■ Task brief: Take the entries below and print, exactly, the stretch from the line containing "ให้บริการข้อมูลข่าวสารการลงทุนทองคำ" through the line containing "letzten Schliff.", both included.

■ Listed entries:

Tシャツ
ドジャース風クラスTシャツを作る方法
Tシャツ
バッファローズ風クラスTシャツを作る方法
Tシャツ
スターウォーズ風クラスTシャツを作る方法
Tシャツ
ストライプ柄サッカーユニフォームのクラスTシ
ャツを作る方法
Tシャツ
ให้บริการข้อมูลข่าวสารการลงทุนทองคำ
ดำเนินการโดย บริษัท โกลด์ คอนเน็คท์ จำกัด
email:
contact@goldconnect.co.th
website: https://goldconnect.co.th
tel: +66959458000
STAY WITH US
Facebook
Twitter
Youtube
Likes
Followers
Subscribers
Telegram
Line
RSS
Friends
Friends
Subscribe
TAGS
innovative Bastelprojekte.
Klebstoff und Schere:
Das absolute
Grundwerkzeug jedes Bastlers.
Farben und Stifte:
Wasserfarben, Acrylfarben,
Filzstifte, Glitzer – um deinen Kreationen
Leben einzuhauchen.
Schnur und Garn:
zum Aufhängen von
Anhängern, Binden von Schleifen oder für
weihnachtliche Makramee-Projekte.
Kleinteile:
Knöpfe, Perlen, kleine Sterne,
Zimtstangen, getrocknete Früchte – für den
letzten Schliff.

---

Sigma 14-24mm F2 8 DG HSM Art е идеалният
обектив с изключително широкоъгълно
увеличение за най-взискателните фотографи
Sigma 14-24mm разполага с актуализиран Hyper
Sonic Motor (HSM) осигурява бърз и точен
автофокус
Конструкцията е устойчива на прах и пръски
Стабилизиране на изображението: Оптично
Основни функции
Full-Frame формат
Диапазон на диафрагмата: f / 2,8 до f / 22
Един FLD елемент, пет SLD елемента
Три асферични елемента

■ Exercise result:
ให้บริการข้อมูลข่าวสารการลงทุนทองคำ
ดำเนินการโดย บริษัท โกลด์ คอนเน็คท์ จำกัด
email:
contact@goldconnect.co.th
website: https://goldconnect.co.th
tel: +66959458000
STAY WITH US
Facebook
Twitter
Youtube
Likes
Followers
Subscribers
Telegram
Line
RSS
Friends
Friends
Subscribe
TAGS
innovative Bastelprojekte.
Klebstoff und Schere:
Das absolute
Grundwerkzeug jedes Bastlers.
Farben und Stifte:
Wasserfarben, Acrylfarben,
Filzstifte, Glitzer – um deinen Kreationen
Leben einzuhauchen.
Schnur und Garn:
zum Aufhängen von
Anhängern, Binden von Schleifen oder für
weihnachtliche Makramee-Projekte.
Kleinteile:
Knöpfe, Perlen, kleine Sterne,
Zimtstangen, getrocknete Früchte – für den
letzten Schliff.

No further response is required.